The Trevor Bauer love-fest began immediately after the 6-foot-1, 190 pound right-hander was drafted third overall by the Arizona Diamondbacks in the 2011 draft. With stunning amateur stats, a funky windup similar to Tim Lincecum and a bevy of pitches at his disposal, Bauer was seen as near MLB ready.
In the 2012 Baseball America Prospect Handbook, Bauer was seen as a top 10 overall prospect with a future grade of 70 on the 20-80 scale, and medium risk to meet his potential. BA graded Bauer’s fastball as plus-plus (70), his curveball at plus-plus (70), and his changeup as plus (60), with a plus delivery (60) and above average command (55).
Scouts and fans alike were counting down the days until Bauer became a frontline ace in the Diamondbacks rotation, until abruptly the Diamondbacks sent Bauer to Cleveland as part of a three-team trade that shipped Shin-Soo Choo over to Cincinnati. For such a highly touted prospect, the trade seemed odd and with only Didi Gregorious going back to the Diamondbacks, most onlookers were left scratching their heads wondering what the Diamondbacks knew that no one else did.
In reality, the signs of Bauer’s less-than-perfect prospect status weren’t very hard to see. It just seemed that no one really wanted to point out that Bauer consistently walked around four batters per nine innings and has never shined in the home runs allowed department.
Part of the reason for putting on blinders when looking at Bauer’s stats are the gaudy strikeout numbers he is capable of. In 2012 Bauer struck out 60 batters in 48.1 innings at Double-A before striking out 97 batters in 82 innings at Triple-A later that year. The problem was that despite posting impressive ERA totals at both levels, Bauer was simply getting into too much trouble with base-runners. However, due to his pure stuff he was able to get out of jams by overpowering less advanced competition.

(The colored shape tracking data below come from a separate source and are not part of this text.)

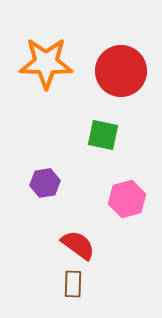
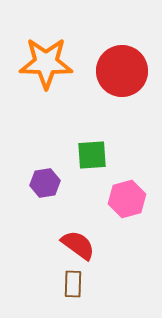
red circle: moved 1 px right
green square: moved 11 px left, 20 px down; rotated 16 degrees counterclockwise
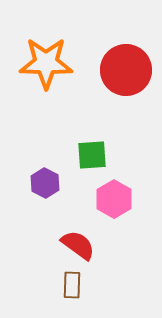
red circle: moved 4 px right, 1 px up
purple hexagon: rotated 24 degrees counterclockwise
pink hexagon: moved 13 px left; rotated 15 degrees counterclockwise
brown rectangle: moved 1 px left, 1 px down
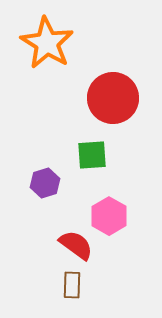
orange star: moved 1 px right, 20 px up; rotated 30 degrees clockwise
red circle: moved 13 px left, 28 px down
purple hexagon: rotated 16 degrees clockwise
pink hexagon: moved 5 px left, 17 px down
red semicircle: moved 2 px left
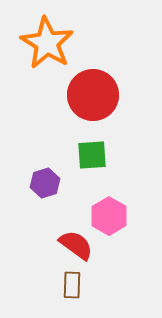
red circle: moved 20 px left, 3 px up
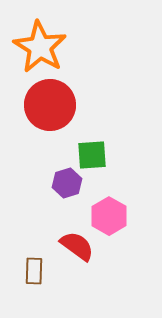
orange star: moved 7 px left, 4 px down
red circle: moved 43 px left, 10 px down
purple hexagon: moved 22 px right
red semicircle: moved 1 px right, 1 px down
brown rectangle: moved 38 px left, 14 px up
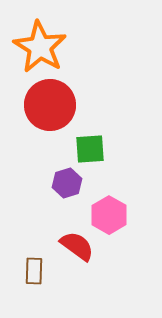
green square: moved 2 px left, 6 px up
pink hexagon: moved 1 px up
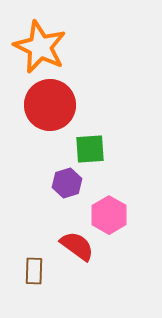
orange star: rotated 6 degrees counterclockwise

When he faced big league hitters for the first time, Bauer was simply not ready. Heading into 2013, Baseball America downgraded their future grade on Bauer to a 65 saying “Bauer needs to refine his plan on the mound. He gets caught up trying to strike out every hitter, which leads to control issues and high pitch counts.” It may seem simple, but Bauer needs to trust his stuff, throw strikes, and the results will follow.
Unfortunately, that is not what happened when the Indians sent him down to Triple-A. In 22 games started at Triple-A Bauer’s strikeouts hit an all-time low (7.86 K/9), while his walks (5.41 BB/9) and home runs allowed (1.04 HR/9) hit an all-time high. The severe fall from the top of prospect lists to an afterthought who is best known for his rapping skills has caused Bauer to tinker with his mechanics and rethink his entire approach to pitching. He has reportedly been working on a new delivery this offseason and is in constant communication with the Indians’ front office.
Heading into spring training Bauer’s main competition for the fifth spot in the starting rotation will be Carlos Carrasco. Carrasco has talent, and displayed it on the big league stage for the Indians in 2011 but injuries have conspired against him in the past two seasons. The Indians also signed Shawn Marcum who is coming off of surgery but has always combined low walk totals with decent strikeout rates and has a good chance to win the last spot in the rotation. The most likely outcome here is that Bauer is sent down to Triple-A to refine his repertoire while Carrasco or Marcum gets the first shot in the rotation.
Trevor Bauer will have to prove this year that he can still be a dominant pitcher with a refined approach, and his transformation will be on display as Spring Training 2014 gets underway.